## Instructions for the task:
Produce an exact transcription of the listing below, omitting the pictures.
____________
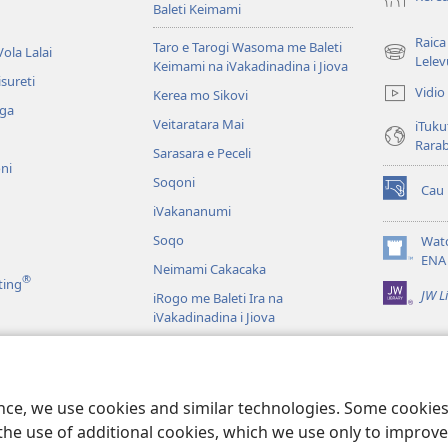
Baleti Keimami
Raica
Taro e Tarogi Wasoma me Baleti
ola Lalai
(opens
Lelev
Keimami na iVakadinadina i Jiova
new
sureti
Vidio
Kerea mo Sikovi
window)
aga
Veitaratara Mai
iTuku
Rara
Sarasara e Peceli
ni
Soqoni
Cau
(opens
iVakananumi
new
window)
Soqo
Wat
(opens
ENA
Neimami Cakacaka
new
®
ting
JW L
window)
iRogo me Baleti Ira na
iVakadinadina i Jiova
iVakadinadina i Jiova e Veiyasa i
Vuravura
ci
u Veiuqeti
ence, we use cookies and similar technologies. Some cooki
the use of additional cookies, which we use only to improve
____________
## Solved exercise:
Baleti Keimami
Raica
Taro e Tarogi Wasoma me Baleti
ola Lalai
(opens
Lelev
Keimami na iVakadinadina i Jiova
new
sureti
Vidio
Kerea mo Sikovi
window)
aga
Veitaratara Mai
iTuku
Rara
Sarasara e Peceli
ni
Soqoni
Cau
(opens
iVakananumi
new
window)
Soqo
Wat
(opens
ENA
Neimami Cakacaka
new
®
ting
JW L
window)
iRogo me Baleti Ira na
iVakadinadina i Jiova
iVakadinadina i Jiova e Veiyasa i
Vuravura
ci
u Veiuqeti
ence, we use cookies and similar technologies. Some cooki
the use of additional cookies, which we use only to improve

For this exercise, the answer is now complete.